Friday, October 24, 2014

Why food and wine faddism has become almost intolerable

(First published in the Nelson Mail and Manawatu Standard, October 22.)

I have an admission to make. I am a recovering wine and food writer.
For many years I wrote wine columns; even a book. I also reviewed restaurants for various publications and was a judge in national restaurant awards.

Those days are now behind me. I enjoy my wine and my food as much as ever, but haven’t lost a millisecond of sleep fretting that I’m no longer part of that scene.
This has nothing to do with ill-will or personal animosity. I don’t think I’ve ever met a winemaker I didn’t like, and I greatly admire what the wine industry has achieved over the past 30-odd years. 

Similarly, I respect the chefs I know. They work hard and are fiercely dedicated to what they do. We should all be enormously grateful that they have transformed New Zealand from the dull, stodgy, meat-and-three-veges culture that I knew when I was growing up.
So what’s the problem? Why am I strangely relieved that consignments of wine no longer turn up on my doorstep from companies hoping for a favourable review, and that I no longer get paid to dine at some of the country’s best restaurants?

Here’s why: in the end, I was repelled by all the hype.
At some indeterminable point during the past decade, the business of wine and food moved beyond the simple appreciation of eating and drinking. It morphed into something approaching a cult.

Glossy food and wine magazines proliferated beyond reason. In some metropolitan newspapers, space previously devoted to issues of public importance was taken over by café reviews and articles about the food fad du jour.
Chefs, winemakers and even baristas became celebrities, lionised like pop stars. Entire display stands in bookshops were devoted to expensive recipe books, their creators posing on the covers like kitchen gods.

The language of food and wine became progressively more preposterous. Wine critics not only discovered that they could get away with laughably pretentious writing, but that it resulted in them being even more revered.
Restaurant menus began to look as if composed by graduates of creative writing schools. The concept of simple things done well seemed to be abandoned as restaurants competed to create ever more exotic combinations. Some worked, many didn’t.

Perhaps worst of all, it got to the point where you couldn’t turn on the television without being confronted by food shows.
At the innocuous end of the spectrum these were honest, simple programmes that often told you something about the culture of a place as well as its cuisine.

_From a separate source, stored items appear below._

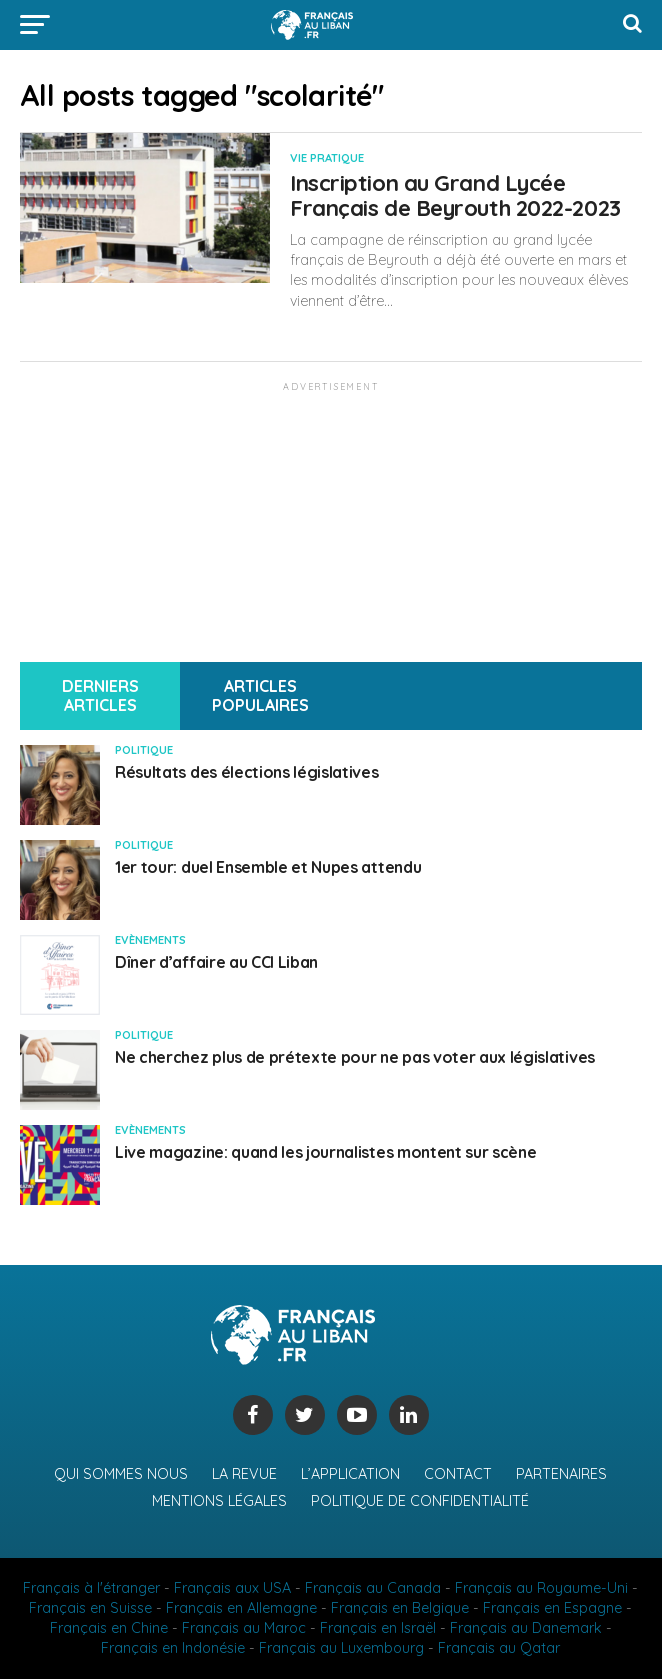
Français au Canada (373, 1588)
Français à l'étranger (91, 1588)
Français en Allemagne (241, 1608)
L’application (350, 1474)
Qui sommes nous (121, 1474)
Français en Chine (109, 1628)
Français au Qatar (499, 1648)
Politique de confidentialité (420, 1501)
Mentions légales (219, 1501)
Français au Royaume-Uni (541, 1588)
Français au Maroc (244, 1628)
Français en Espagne (552, 1608)
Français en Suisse (90, 1608)
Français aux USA (232, 1588)
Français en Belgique (400, 1608)
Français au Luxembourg (341, 1648)
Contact (458, 1474)
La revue (244, 1474)
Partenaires (561, 1474)
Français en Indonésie (173, 1648)
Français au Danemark (526, 1628)
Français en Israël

I quite enjoyed the River Cottage series, for example, and the food-inspired travelogues of Rick Stein.

But then television also gave us excrescences like Gordon Ramsay (I momentarily forgot his name while writing this, so typed “foul-mouthed chef” into Google and there it was) and a serious of contrived, so-called “reality” food shows – a misleading term if ever there was one – in which the primary object seemed to be the humiliation of the contestants.
The latest example of food and drink faddism is the fascination with craft beer. I rejoice in the range of beer now available to consumers, thanks to a new generation of creative independent brewers. But the earnest, bearded cultists who gather at craft beer festivals strike me as only slightly less tragic than men who spend their weekends playing with model planes and boats.

Someone coined the clever term “food porn” to describe the obsession with food and wine and the preponderance of TV shows, magazines and books devoted to the subject. Just as the porn industry does its best to strip sex of its eroticism and mystique (has there ever been a sexy porn movie?), so the simple pleasure of eating and drinking has been contaminated by crass hucksterism. 
How did this come about? Some of the blame must fall on those old culprits, the vulgarians who work in marketing and public relations. Relentlessly talking up anything with a dollar in it is what they do.

I began to lose interest in writing about wine when I sensed that wine companies were increasingly being taken over by aggressive young marketing types who might as well have been promoting Coke, for all they cared or knew about wine, and that the labels they kept pushing forward were not ones that ordinary people could afford to drink.
But marketing and PR spruikers can succeed only if there is a responsive market, and a new type of consumer – affluent, acutely attuned to the trend of the moment and terrified of missing out on whatever’s new – provides it. And I’m not just talking about the impressionable young, because many of the most hopeless food faddists are baby-boomers like me.

We can only hope this is merely an awkward growing phase that an inchoate consumerist society must go through en route to social maturity. And that in due course we will rediscover the simple pleasure of mince on toast.

1 comment:

  1. And have you noticed how travel articles no longer simply focus on what to see and do, but put great emphasis on what and where to eat?